The report finds that effective climate response – including mitigation to prevent the worst impacts, but in this study focusing on adaptation to unavoidable climate change -- can be executed at a fraction of the eventual cost of inaction. To be effective, however, the state must act without delay on three fronts:

  1. Expand technical assessment of climate risk and policy options;
  2. Strategically begin to re-deploy existing resources for infrastructure renewal and/or replacement; and
  3. Provide the right private incentives to promote long term adaptation, including investments for climate security and energy independence.

Taken together, these forward-looking policies will limit the costs of climate change and extend California’s legacy of growth through innovation.

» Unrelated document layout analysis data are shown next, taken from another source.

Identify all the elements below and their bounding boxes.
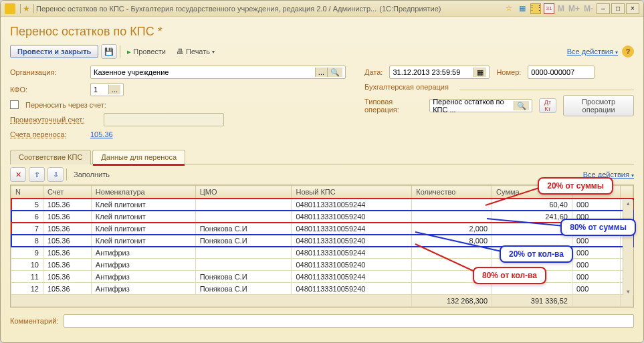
transfer-via-checkbox[interactable] (10, 100, 19, 109)
move-up-button[interactable]: ⇧ (29, 167, 45, 182)
dots-icon: ... (315, 68, 327, 77)
number-label: Номер: (496, 68, 521, 76)
org-input[interactable]: Казенное учреждение...🔍 (90, 66, 346, 79)
favorite-icon[interactable]: ☆ (504, 3, 514, 14)
data-grid: N Счет Номенклатура ЦМО Новый КПС Количе… (10, 185, 634, 308)
accounting-op-label: Бухгалтерская операция (364, 83, 449, 91)
minimize-button[interactable]: – (597, 3, 610, 14)
accounts-link[interactable]: 105.36 (90, 130, 113, 138)
table-row[interactable]: 6105.36Клей плитонит04801133310059240241… (11, 211, 633, 223)
intermediate-input[interactable] (104, 113, 224, 126)
app-window: ★ Перенос остатков по КПС - Бухгалтерия … (0, 0, 644, 343)
calendar-picker-icon: ▦ (473, 68, 486, 77)
search-icon: 🔍 (514, 101, 529, 110)
col-cmo[interactable]: ЦМО (195, 186, 292, 199)
col-n[interactable]: N (11, 186, 43, 199)
kfo-label: КФО: (10, 86, 84, 94)
table-row[interactable]: 8105.36Клей плитонитПонякова С.И04801133… (11, 235, 633, 247)
titlebar: ★ Перенос остатков по КПС - Бухгалтерия … (1, 1, 643, 17)
save-button[interactable]: 💾 (101, 44, 117, 59)
number-input[interactable]: 0000-000007 (528, 66, 595, 79)
col-new-kps[interactable]: Новый КПС (292, 186, 412, 199)
window-title: Перенос остатков по КПС - Бухгалтерия го… (36, 5, 377, 13)
comment-label: Комментарий: (10, 317, 58, 325)
table-row[interactable]: 7105.36Клей плитонитПонякова С.И04801133… (11, 223, 633, 235)
tab-transfer-data[interactable]: Данные для переноса (92, 150, 185, 164)
callout-sum20: 20% от суммы (538, 177, 613, 195)
star-icon[interactable]: ★ (23, 4, 30, 13)
close-button[interactable]: × (626, 3, 639, 14)
delete-row-button[interactable]: ✕ (10, 167, 26, 182)
page-title: Перенос остатков по КПС * (10, 25, 634, 39)
calculator-icon[interactable]: ⋮⋮ (530, 3, 541, 14)
kfo-input[interactable]: 1... (90, 83, 124, 96)
post-button[interactable]: ▸Провести (123, 45, 170, 58)
help-icon[interactable]: ? (622, 45, 634, 58)
maximize-button[interactable]: □ (611, 3, 625, 14)
total-sum: 391 336,52 (492, 295, 572, 307)
m-plus-button[interactable]: M+ (568, 4, 580, 13)
org-label: Организация: (10, 68, 84, 76)
comment-input[interactable] (64, 314, 634, 328)
move-down-button[interactable]: ⇩ (47, 167, 64, 182)
col-account[interactable]: Счет (43, 186, 91, 199)
dt-kt-button[interactable]: ДтКт (539, 98, 557, 113)
toolbox-icon[interactable]: ▦ (517, 3, 528, 14)
view-operation-button[interactable]: Просмотр операции (563, 95, 634, 116)
print-button[interactable]: 🖶Печать▾ (173, 45, 219, 58)
post-and-close-button[interactable]: Провести и закрыть (10, 45, 98, 58)
tabs: Соответствие КПС Данные для переноса (10, 149, 634, 164)
fill-button[interactable]: Заполнить (70, 168, 114, 181)
app-logo-icon (5, 3, 15, 14)
date-label: Дата: (364, 68, 383, 76)
col-nomenclature[interactable]: Номенклатура (91, 186, 195, 199)
search-icon: 🔍 (327, 68, 342, 77)
platform-label: (1С:Предприятие) (379, 5, 441, 13)
accounts-label: Счета переноса: (10, 130, 84, 138)
typical-op-input[interactable]: Перенос остатков по КПС ...🔍 (429, 99, 532, 112)
col-qty[interactable]: Количество (412, 186, 492, 199)
m-button[interactable]: M (558, 4, 564, 13)
calendar-icon[interactable]: 31 (544, 3, 554, 14)
table-row[interactable]: 12105.36АнтифризПонякова С.И048011333100… (11, 283, 633, 295)
date-input[interactable]: 31.12.2013 23:59:59▦ (389, 66, 490, 79)
m-minus-button[interactable]: M- (584, 4, 593, 13)
total-qty: 132 268,300 (412, 295, 492, 307)
intermediate-label: Промежуточный счет: (10, 116, 97, 124)
transfer-via-label: Переносить через счет: (25, 101, 106, 109)
callout-sum80: 80% от суммы (560, 219, 636, 236)
dots-icon: ... (108, 85, 120, 94)
main-toolbar: Провести и закрыть 💾 ▸Провести 🖶Печать▾ … (10, 44, 634, 59)
typical-op-label: Типовая операция: (364, 98, 423, 114)
callout-qty20: 20% от кол-ва (500, 245, 573, 263)
callout-qty80: 80% от кол-ва (473, 267, 546, 284)
all-actions-link[interactable]: Все действия ▾ (567, 47, 618, 55)
tab-kps-mapping[interactable]: Соответствие КПС (10, 150, 91, 164)
vertical-scrollbar[interactable] (623, 200, 633, 295)
table-row[interactable]: 5105.36Клей плитонит0480113331005924460,… (11, 199, 633, 211)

“The scale of climate risk over the coming decades dwarfs today’s financial crisis and will long outlive it. As the current market turmoil proves – markets may deliver profits, but not sustainability. It is up to responsible leadership to protect the public interest,” commented F. Noel Perry, founder of Next 10.

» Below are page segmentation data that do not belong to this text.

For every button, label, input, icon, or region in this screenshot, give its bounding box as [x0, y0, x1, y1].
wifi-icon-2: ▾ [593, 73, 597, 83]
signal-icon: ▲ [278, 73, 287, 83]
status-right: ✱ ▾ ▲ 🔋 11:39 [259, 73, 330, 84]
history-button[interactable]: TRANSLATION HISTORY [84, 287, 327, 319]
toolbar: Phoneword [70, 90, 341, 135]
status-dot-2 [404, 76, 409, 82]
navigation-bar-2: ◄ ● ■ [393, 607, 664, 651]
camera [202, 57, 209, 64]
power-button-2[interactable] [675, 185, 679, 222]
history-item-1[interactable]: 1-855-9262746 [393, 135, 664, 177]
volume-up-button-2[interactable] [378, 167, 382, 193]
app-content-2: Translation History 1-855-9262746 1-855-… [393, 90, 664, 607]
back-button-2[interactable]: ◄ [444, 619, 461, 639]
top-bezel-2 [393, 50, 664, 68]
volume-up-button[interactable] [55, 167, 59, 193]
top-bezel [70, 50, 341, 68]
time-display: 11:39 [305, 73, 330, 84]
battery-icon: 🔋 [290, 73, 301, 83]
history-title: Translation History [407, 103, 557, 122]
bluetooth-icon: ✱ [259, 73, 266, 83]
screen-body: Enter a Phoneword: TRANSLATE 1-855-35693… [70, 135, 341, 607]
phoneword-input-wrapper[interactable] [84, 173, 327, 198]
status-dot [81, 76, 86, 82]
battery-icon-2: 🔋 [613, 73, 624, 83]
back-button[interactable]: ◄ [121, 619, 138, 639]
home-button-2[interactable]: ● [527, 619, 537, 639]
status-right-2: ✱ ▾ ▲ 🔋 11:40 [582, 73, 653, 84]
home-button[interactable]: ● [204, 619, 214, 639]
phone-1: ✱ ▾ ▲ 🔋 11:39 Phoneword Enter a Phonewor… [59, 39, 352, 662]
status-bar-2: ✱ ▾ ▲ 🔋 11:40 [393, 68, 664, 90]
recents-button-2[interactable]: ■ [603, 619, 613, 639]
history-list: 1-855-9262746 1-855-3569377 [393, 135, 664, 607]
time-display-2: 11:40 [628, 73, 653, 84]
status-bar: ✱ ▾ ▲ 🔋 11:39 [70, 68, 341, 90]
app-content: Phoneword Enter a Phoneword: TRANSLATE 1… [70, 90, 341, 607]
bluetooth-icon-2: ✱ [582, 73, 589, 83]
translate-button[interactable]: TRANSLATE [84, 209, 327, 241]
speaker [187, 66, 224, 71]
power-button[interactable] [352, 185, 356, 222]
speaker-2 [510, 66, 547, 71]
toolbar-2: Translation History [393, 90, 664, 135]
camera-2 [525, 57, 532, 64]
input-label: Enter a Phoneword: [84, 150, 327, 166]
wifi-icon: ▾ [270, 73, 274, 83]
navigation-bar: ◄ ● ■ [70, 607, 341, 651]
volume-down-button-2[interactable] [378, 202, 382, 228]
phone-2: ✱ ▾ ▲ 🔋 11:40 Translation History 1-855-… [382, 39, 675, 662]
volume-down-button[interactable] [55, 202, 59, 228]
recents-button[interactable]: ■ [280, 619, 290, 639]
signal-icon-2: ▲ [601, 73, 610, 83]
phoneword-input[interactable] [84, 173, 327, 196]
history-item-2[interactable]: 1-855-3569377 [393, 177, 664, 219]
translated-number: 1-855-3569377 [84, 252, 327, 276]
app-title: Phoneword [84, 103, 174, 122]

Core findings on sectoral impacts include:

  • There will be significant sector adjustments, of which the political obstacles may be more formidable than economic ones. The state’s adaptation capacity depends upon flexibility, but divergence between public and private interests may limit this adaptability.
  • The annual economic impacts of climate-induced damage in the energy sector will range from $2.7 billion in the low warming scenario to $6.3 billion in the high warming scenario. Overall, $21 billion in energy assets are at risk.
  • Combined estimates show that Californians could face from $200 million to $1.4 billion in additional annual water damage costs from climate change and from $100 million to $2.5 billion in additional annual fire damage costs, depending on the level of warming. The state has over $900 billion of assets at risk because of water and $1.6 trillion in assets at risk because of fire.
  • Insurance exposure for near shore property in California could approach half a trillion dollars.
  • There are an estimated $5 billion in assets at risk in the water sector; damage costs for the high warming scenario are projected to reach $600 million a year. Adaptation, particularly if it is delayed, could add hundreds of millions of dollars to existing renewal and replacement costs.
  • There are an estimated $500 billion of transportation sector assets at risk. Climate adaptation needs to be integrated into a broader vision and dialogue about California’s transportation infrastructure: where and how it is built, retrofitted or rebuilt, and how it is financed. Less development in high-risk areas could limit damage.
  • There are $98 billion in tourism and recreation assets at risk, with a projected annual price tag of $200 million to $7.5 billion in climate damage costs, depending on which warming scenario comes to pass.
  • Agriculture, forestry and fisheries combined have $113 billion in assets exposed to climate damage, with an annual price tag of $300 million if climate is stabilized, to over $4.3 billion in the highest warming scenario.
  • The public health sector faces from $3.8 billion to $24 billion in additional annual costs associated with climate change impacts.

“We are already seeing the impacts of rising temperatures,“ concluded Professor Roland-Holst. “Not only governments, but every enterprise and household needs to evaluate their economic vulnerability and begin adaptation now. As Charles Darwin said, “It is not the strongest, nor even the most intelligent that survive, but those most responsive to change.”